Lippman declines to specify which systems will be overhauled and refuses to say whether there will be any major IT staff changes. That said, while the IT upgrade is a key issue, it is far from the only important item on the board's agenda.

A source familiar with the NYMEX says the exchange's board has "conceptually approved" a migration to a for-profit model. The source says the board has already received a preliminary report on the benefits of demutualization from Salomon Smith Barney (SSB), and expects to officially vote on a for-profit conversion no later than next March.

The SSB report states that the NYMEX should move quickly to demutualize, and recommends that the exchange should initially convert its members seats into shares-rather than issue an initial public offering.
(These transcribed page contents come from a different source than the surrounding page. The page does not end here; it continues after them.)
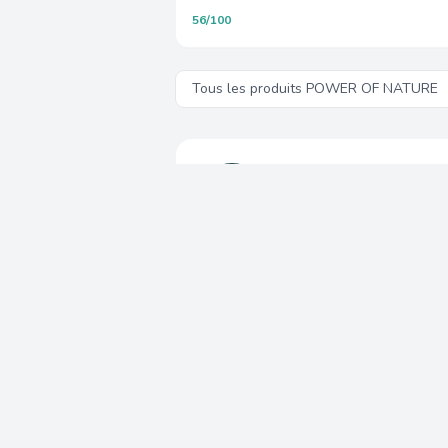
56/100
Tous les produits POWER OF NATURE
L'equipe Capitaine Cro
CC
Experts en nutrition animale
Chez Capitaine Croquettes, 
cendres, RPC, RPP, rapport 
composition reelles, sans in
Analyses independantes
13 
Nos produits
Not surprisingly, the report reads similarly to the for-profit proposal SSB concocted for the Chicago Mercantile Exchange (CME).

The CME's board recently unanimously approved that proposal (ETW, 11/8/99), which stated that demutalization would enable CME members to fully realize the equity value of their seats while giving the Merc the "currency and flexibility" to pursue strategic alliances and acquisitions.

Reading from the study SSB crafted for the NYMEX, the source says that, among other things, SSB concluded that demutualization would "unlock the equity value of the exchange and provide members with greater financial flexibility; provide NYMEX with an acquisition currency ...."

Noting that NYMEX seatholders share "similar concerns" to CME members, the source says that-like the Merc-the NYMEX plans to incorporate some open outcry protections in its for-profit proposal. However, the source says that regardless of whatever open outcry promises the exchange makes, a NYMEX shift to an all-electronic environment is inevitable. "They see the writing on the wall," the source says.

For electricity futures and options contracts, at least, the NYMEX has already concluded that screen-based trading is the only way to go. Last week, the exchange announced its intention to list all of its electricity contracts, full-time, on its Access electronic trading platform. As part of that decision, the exchange said it would create a wholly-owned, for-profit subsidiary dedicated exclusively to electricity trading.

The source says that after the NYMEX creates the subsidiary, it will issue an IPO for the entity. From time to time, the source says, the NYMEX and IPE have talked about forming a single entity that would trade their full complement of electricity products.

Prior to selling off a piece of its exchange to any outside investor, the IPE will demutualize, the source says. After the IPE converts to for-profit, NYMEX will then make a bid to acquire roughly 30% of the IPE, says the source.

At various points over the last six months the NYMEX has said it was interested in acquiring anywhere from 40% to 70% of the IPE. But the source says the exchange changed its tune after finding out that there are British tax laws that make it very onerous for a foreign company to acquire more than 30% of a market domiciled in England. "If they're going to acquire more than 30%, they'd have to make a play for the whole thing," says the source.